By Kyle Johnson
Editors note: Kyle Johnson is a forester with the Bureau of Land Management’s Missoula Field Office. Mr. Johnson is not affiliated with Healthy Forests, Healthy Communities but gave us permission to share his Arbor Day message.
For Arbor Day (this Saturday April 29th) I thought we’d tackle a question that’s been vexing me for a while: How can it be that we often hear forests are imperiled, while also hearing that our forests are overcrowded? Are there too many trees or not enough? Like I said, this question often bothers me because I feel that the lay person and public at large may be confused by these seemingly contradicting messages, so let’s take a deeper look.
As mentioned in previous posts, here in the USA we are fortunate to have some of the most robust and stringent environmental laws and regulations in the world. Our collective awareness of taking care of the environment is amazing and also a benefit of being a developed, first-world country. Many nations in the world are still struggling to get by, and taking full advantage of their natural resources is one of the few avenues they have for profit let alone survival. This is the same as we did here in the US not that long ago, and I don’t write this from a place of judgement, but understanding. That said, there are indeed places and especially the jungle regions where deforestation and exploitation of the natural resources are advancing at a rate that they may forever lost if we as a global community don’t change our course. And I’ll add that we in the US contribute to these seemingly far away problems by buying from those regions and helping to fund or incentivize the destruction. Closer to home, habitat loss is a real problem in our nation as well, typically due to development and urban sprawl. Our cultural pursuit of “a place of our own” often comes at the cost of the wild critters who once lived there. So it’s true, globally deforestation and loss of habitat is a real problem facing our forests.

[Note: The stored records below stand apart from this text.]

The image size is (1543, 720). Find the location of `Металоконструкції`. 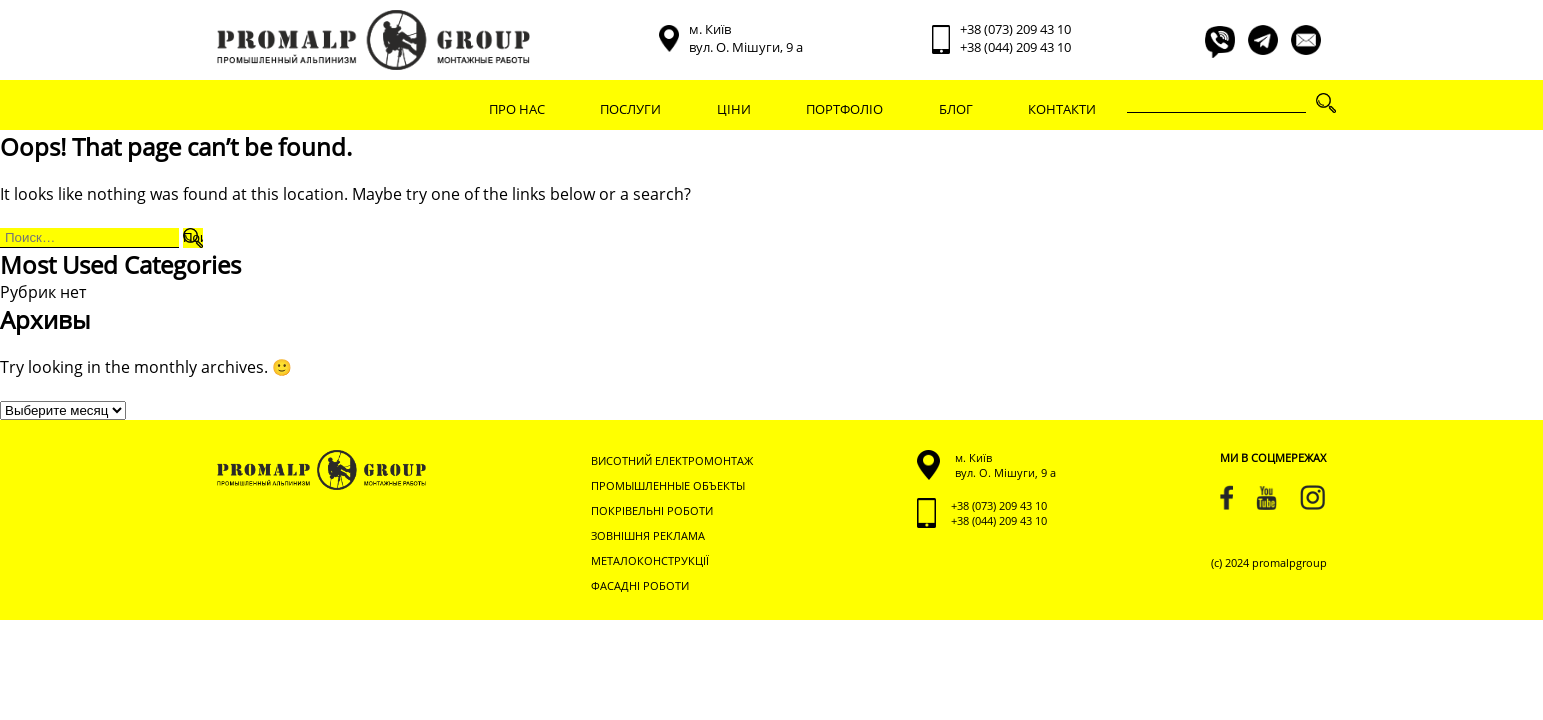

Металоконструкції is located at coordinates (650, 560).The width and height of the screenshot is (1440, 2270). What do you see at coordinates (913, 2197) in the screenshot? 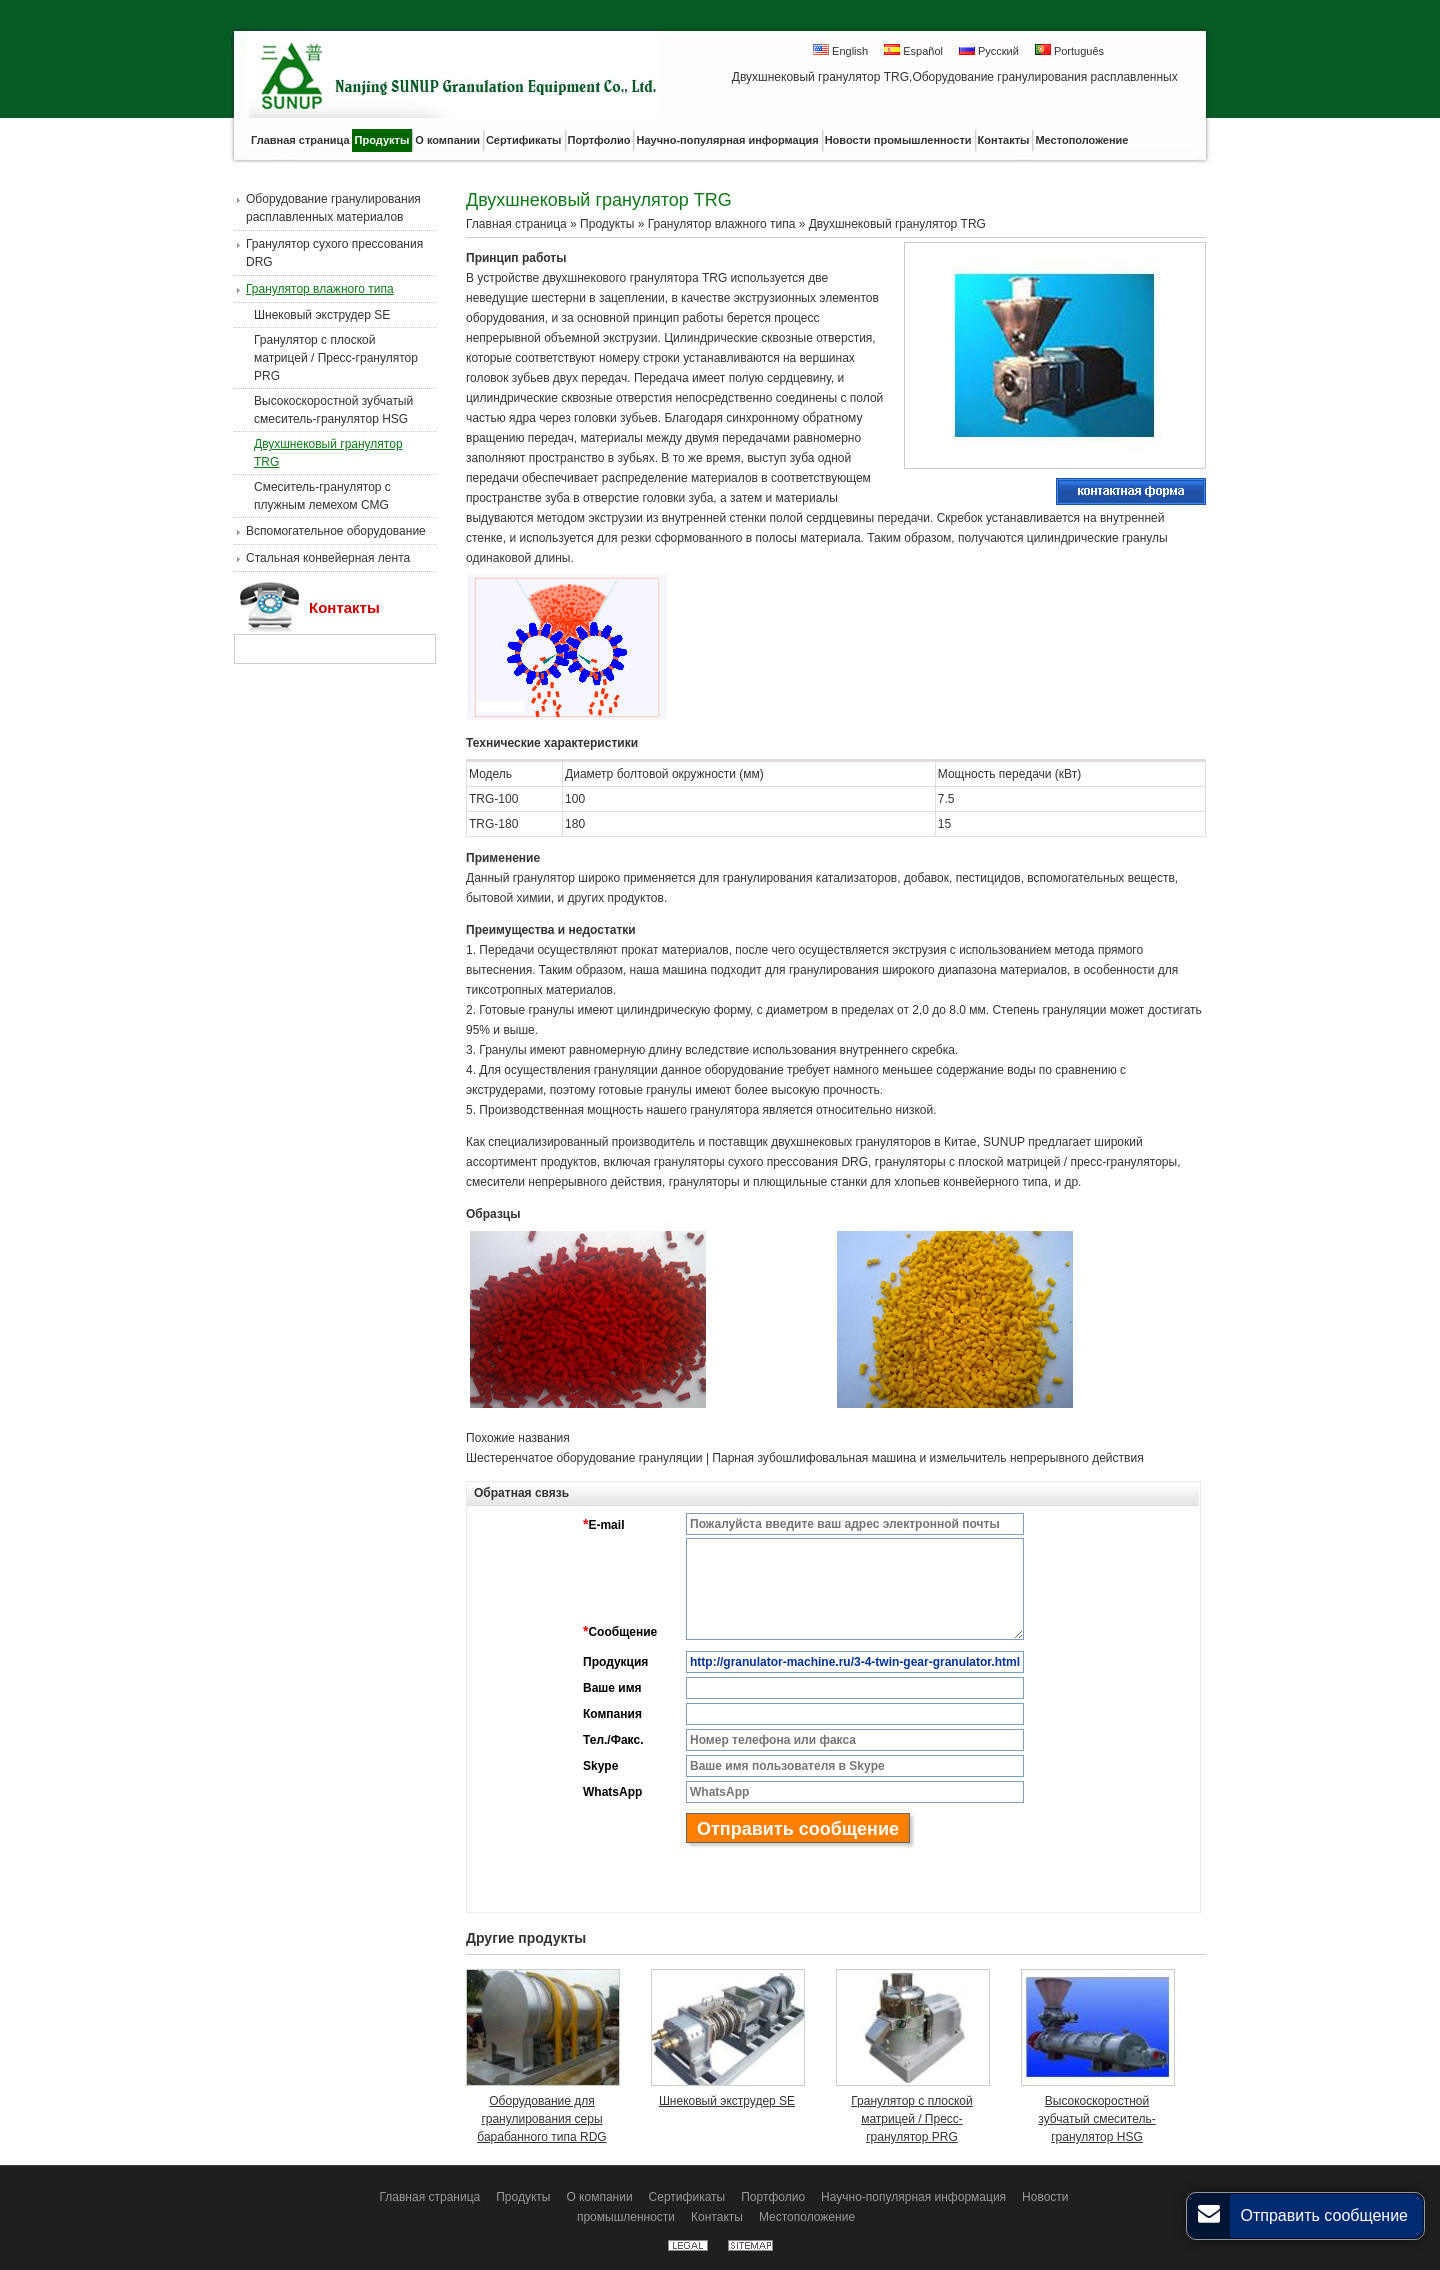
I see `Научно-популярная информация` at bounding box center [913, 2197].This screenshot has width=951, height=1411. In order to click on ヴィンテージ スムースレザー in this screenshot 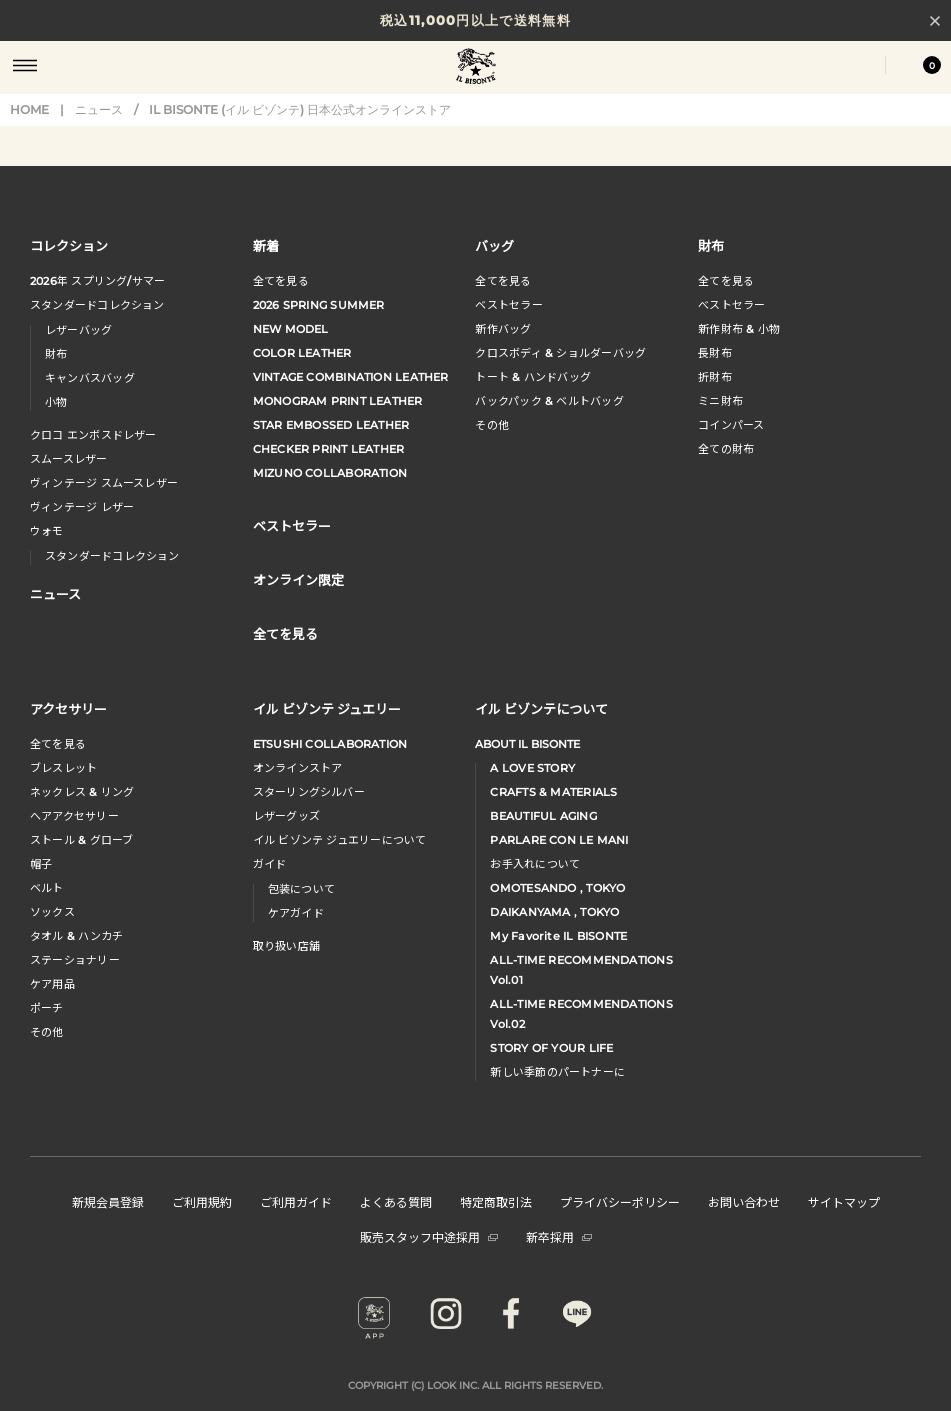, I will do `click(104, 483)`.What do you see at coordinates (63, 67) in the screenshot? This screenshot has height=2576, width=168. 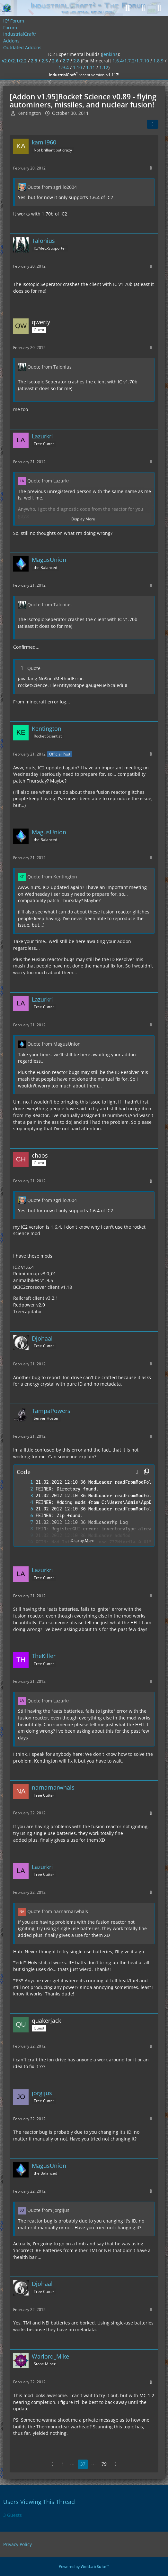 I see `1.9.4` at bounding box center [63, 67].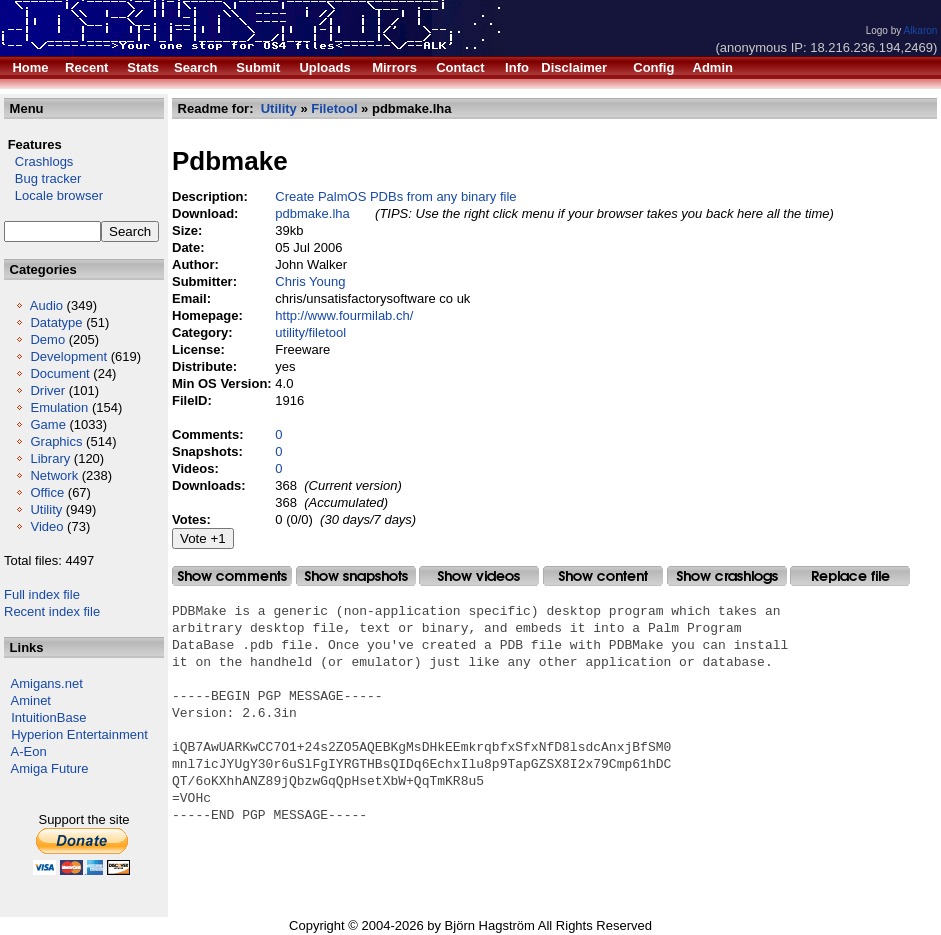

Conversely, here at home our public forests are by and large, overcrowded and suffering and epidemic of too many trees. This is due in large part to fire suppression that became national policy around 1915, and past harvesting practices that replaced stands of large, widely spaced trees with regenerated stands of small trees, densely stocked. It sounds counter intuitive perhaps to suggest that cutting more trees is the cure for cutting trees in the past, but that is in fact often the case. By selective harvesting, thinning and returning fire to the landscape we aim to produce healthier trees and by extension healthier forests that may one day again resemble their natural condition, and will be resilient to the challenges of a changing climate. While we have too many trees in these forests today, that could all change in the future if they succumb to insects, disease and megafires that are becoming more and more common in recent years.
It’s a tough nut to crack perhaps, and I appreciate your patience as I try to unravel it with you. The truth is there too many trees and not enough at the same time at the global scale, and we have to look a little closer to get a clearer picture. With that said, if you are inspired in plant a tree in your yard for Arbor Day, please do! “Blessed Are Those Who Plant Trees Under Whose Shade They Will Never Sit” – Unknown.